322 BC – Athenian coalition forces lose to the Macedonians at the Battle of Crannon, effectively ending their rebellion against Macedonian hegemony, which they attempt to overthrow after the death of Alexander the Great in June

1420 – Construction of Santa Maria del Fiore dome begins in Florence, Italy

1461 – Ming Dynasty Tianshun Emperor has a ‘to-be-purged’ list of any who didn’t support him against his half-brother, the Jingtai Emperor, so General Cao Qin and his Mongol and Han troops attempt to overthrow him, but their plot is exposed and fails. Cao Qin commits suicide at the end of a last stand against imperial troops

1533 – Don Alonso de Ercilla y Zúñiga born, Spanish noble, soldier and epic poet; his octava real poem La Araucana depicts the courageous insurrection of the Araucanians and the Spanish conquest of Chile



1560 –Elizabeth Báthory born, the “Blood Countess,” Hungarian torturer and killer of hundreds of young women over a 24-year period

1751 – Wilhelmina of Prussia, Princess of Orange born, leader of the dynastic stadtholder party and the counter revolution while married to William V of Orange

1779 – Carl Ritter born, German geographer, a pioneer of modern geography

1783 – John Heathcote born, English inventor of lace-making machinery

1782 – General George Washington designates the first American military decoration,
the Badge of Military Merit, for “any singularly meritorious action” now known as the Purple Heart for its shape and color



1789 – U.S. Congress approves an act for “establishment and support of Lighthouse, Beacons, Buoys, and Public Piers” – Two hundred years later, Congress designated August 7th as National Lighthouse Day *



1789 – U.S. Department of War established, later becomes Department of Defense

1813 – Paulina Kellogg Wright Davis born, American abolitionist, feminist and educator, founds pioneering U.S. women’s rights newspaper, The Una; co-founder of the New England Woman Suffrage Association

1819 – Simón Bolívar defeats the Spanish in the Battle of Boyacá *



1848 – Sea Serpent Day *- The crew of the HMS Daedalus, voyaging to Saint Helena in the South Atlantic, sight a 60-foot-long sea creature with a strange maned head

1848 – Alice James born, American diarist, chronicled her life and struggles with mental illness, sister of psychologist William James and novelist Henry James

1857 – Cecile Chaminade born, French late-Romantic composer and pianist



1864 – Ellen Fitz Pendleton born, American, Wellesley College president (1911-36)

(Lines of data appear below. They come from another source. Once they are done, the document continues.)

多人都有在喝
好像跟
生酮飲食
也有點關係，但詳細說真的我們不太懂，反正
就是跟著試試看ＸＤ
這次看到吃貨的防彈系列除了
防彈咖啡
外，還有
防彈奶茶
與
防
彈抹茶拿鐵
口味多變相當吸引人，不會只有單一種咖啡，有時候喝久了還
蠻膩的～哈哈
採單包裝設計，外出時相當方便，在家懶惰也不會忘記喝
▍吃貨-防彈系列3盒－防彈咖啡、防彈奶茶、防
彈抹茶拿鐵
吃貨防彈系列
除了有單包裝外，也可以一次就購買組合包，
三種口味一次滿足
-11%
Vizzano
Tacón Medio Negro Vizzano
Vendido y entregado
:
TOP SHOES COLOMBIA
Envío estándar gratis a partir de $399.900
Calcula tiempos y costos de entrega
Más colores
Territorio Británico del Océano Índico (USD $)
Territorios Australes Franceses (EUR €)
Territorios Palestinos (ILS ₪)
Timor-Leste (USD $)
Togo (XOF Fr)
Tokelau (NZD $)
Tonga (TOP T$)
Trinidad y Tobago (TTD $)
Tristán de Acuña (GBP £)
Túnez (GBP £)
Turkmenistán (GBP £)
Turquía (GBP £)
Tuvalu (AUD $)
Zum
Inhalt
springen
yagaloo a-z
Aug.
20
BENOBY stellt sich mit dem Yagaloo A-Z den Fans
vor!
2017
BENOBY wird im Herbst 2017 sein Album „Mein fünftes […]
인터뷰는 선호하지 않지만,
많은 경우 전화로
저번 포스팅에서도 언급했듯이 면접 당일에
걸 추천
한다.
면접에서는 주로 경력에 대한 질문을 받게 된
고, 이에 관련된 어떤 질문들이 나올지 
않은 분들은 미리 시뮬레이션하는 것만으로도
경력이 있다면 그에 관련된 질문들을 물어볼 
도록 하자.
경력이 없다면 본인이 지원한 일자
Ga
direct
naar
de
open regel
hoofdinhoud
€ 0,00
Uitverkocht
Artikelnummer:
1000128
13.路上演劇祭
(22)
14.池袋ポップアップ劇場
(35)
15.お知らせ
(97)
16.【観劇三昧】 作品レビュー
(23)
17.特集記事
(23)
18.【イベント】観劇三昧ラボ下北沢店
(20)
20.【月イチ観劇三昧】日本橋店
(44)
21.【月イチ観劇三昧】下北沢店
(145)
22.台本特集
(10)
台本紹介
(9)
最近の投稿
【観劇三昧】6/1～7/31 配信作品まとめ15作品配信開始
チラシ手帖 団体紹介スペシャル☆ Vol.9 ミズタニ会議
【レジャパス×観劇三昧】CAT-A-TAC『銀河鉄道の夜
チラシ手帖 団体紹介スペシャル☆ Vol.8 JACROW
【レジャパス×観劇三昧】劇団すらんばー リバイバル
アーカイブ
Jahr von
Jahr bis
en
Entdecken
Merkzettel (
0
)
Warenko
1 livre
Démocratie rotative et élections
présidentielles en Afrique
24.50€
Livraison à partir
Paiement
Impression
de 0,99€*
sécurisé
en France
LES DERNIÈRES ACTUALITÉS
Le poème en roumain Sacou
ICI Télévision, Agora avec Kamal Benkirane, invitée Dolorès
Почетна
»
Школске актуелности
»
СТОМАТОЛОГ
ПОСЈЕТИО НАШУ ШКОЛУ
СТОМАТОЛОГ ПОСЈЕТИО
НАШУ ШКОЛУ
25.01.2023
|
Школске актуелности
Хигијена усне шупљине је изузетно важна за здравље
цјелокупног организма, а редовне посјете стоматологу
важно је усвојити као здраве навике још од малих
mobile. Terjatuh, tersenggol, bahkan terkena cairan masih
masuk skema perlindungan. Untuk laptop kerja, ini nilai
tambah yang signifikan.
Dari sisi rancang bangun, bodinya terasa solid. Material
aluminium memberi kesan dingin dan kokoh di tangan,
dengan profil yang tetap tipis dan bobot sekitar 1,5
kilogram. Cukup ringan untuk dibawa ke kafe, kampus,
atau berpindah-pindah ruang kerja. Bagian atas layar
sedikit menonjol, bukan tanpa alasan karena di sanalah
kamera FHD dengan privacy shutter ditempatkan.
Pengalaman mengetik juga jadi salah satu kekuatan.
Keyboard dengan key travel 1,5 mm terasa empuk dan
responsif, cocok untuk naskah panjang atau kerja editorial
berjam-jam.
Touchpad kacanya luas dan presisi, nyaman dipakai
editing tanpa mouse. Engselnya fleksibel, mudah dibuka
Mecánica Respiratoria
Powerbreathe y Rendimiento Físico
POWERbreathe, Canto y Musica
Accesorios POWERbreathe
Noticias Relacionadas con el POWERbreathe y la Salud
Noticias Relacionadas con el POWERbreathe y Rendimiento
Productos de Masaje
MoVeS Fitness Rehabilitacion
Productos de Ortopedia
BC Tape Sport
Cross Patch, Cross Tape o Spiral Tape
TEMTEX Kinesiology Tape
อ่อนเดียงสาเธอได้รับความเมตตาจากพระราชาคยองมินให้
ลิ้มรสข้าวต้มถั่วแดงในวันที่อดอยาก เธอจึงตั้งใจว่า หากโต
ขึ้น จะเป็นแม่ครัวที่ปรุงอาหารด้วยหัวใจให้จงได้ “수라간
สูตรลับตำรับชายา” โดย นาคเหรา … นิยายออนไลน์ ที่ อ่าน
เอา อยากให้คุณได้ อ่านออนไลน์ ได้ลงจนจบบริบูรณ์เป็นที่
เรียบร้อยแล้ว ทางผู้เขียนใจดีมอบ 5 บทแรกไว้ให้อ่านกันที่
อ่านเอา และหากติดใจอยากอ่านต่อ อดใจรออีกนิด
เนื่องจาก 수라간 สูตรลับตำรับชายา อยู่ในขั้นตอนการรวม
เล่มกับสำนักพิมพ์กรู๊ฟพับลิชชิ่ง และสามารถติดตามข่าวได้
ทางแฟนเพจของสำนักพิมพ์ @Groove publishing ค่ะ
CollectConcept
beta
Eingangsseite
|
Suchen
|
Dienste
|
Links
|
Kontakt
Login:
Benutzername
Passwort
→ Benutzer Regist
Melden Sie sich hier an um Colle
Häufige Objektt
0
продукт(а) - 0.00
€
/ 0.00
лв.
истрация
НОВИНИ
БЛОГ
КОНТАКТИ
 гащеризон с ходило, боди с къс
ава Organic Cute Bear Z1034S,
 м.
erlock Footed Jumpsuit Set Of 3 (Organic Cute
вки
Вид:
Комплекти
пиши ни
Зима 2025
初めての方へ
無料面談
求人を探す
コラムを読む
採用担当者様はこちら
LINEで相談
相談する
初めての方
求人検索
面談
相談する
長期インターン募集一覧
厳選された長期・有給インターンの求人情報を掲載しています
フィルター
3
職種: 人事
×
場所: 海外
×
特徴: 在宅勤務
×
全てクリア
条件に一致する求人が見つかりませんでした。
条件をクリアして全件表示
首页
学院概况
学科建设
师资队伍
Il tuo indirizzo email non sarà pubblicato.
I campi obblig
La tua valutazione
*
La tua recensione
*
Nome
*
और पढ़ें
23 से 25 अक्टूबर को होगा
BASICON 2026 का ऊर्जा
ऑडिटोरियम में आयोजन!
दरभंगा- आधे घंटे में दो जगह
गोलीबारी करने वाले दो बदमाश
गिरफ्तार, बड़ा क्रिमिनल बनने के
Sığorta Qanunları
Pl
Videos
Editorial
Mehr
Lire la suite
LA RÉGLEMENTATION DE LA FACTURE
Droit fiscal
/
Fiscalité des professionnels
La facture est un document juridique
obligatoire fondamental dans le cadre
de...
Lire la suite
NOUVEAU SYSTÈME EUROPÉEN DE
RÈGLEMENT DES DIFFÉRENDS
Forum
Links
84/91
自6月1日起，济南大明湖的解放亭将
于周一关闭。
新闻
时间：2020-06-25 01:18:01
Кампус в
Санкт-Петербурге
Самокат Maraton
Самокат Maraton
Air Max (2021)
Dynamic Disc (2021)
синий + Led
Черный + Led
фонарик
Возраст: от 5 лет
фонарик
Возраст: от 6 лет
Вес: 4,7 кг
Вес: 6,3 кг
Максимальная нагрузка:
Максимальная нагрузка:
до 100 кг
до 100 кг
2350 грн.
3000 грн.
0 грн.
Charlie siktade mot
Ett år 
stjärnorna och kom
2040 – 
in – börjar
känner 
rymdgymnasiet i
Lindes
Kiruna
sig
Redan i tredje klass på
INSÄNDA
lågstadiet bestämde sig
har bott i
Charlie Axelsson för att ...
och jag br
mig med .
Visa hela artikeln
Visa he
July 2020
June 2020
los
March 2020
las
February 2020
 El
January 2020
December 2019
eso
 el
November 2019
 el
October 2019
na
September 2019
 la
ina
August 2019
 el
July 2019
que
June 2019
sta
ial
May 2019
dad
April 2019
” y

1876 – Mata Hari born, Dutch exotic dancer; executed as a WWI German spy, but a double-agent for the French and the Germans

1886 – Pietro Yon born in Italy, American composer and organist



1887 – Anna Elisabet Weirauch born, German author and screenwriter; actor with the German State Theatre under Max Reinhardt; notable for Der Skorpion, a pioneering novel of lesbian literature



1888 – Theophilus Van Kannel patents the revolving door

1890 – Elizabeth Gurley Flynn born, American author, feminist, Labor activist and orator with the IWW, Chair of the National Committee of the Communist Party USA – the song “The Rebel Girl” was written for her by Joe Hill; founding member of the American Civil Liberties Union (ACLU) and a principal activist for their International Labor Defense (ILD), formed in 1925



1903 – Louis Leakey born, Kenyan-English paleontologist and archaeologist



1904 – Ralph Bunche born, African American political scientist, pioneering UN diplomat who negotiates the 1949 armistice between newly-born Israel and the Arab states, for which he wins the 1950 Nobel Peace Prize



1905 – André Jolivet born, French composer, noted for use of ancient instruments for modern compositions



1909 – Alice Huyler Ramsey becomes first to complete a cross-country automobile trip, traveling with three friends (none of whom could drive) for 59 days from New York, NY to San Francisco, CA

1911 – Nicholas Ray born, influential American filmmaker-screenwriter



1913 – George Van Eps born, American guitarist, played in orchestras of Benny Goodman and Ray Noble



1921 – Ricardo Baliardo, AKA Manitas de Plata, flamenco guitarist, is born



1925 – Felice Bryant born, American songwriter; teamed with her husband for such hits as “All I Have to Do Is Dream” and “Bye, Bye Love”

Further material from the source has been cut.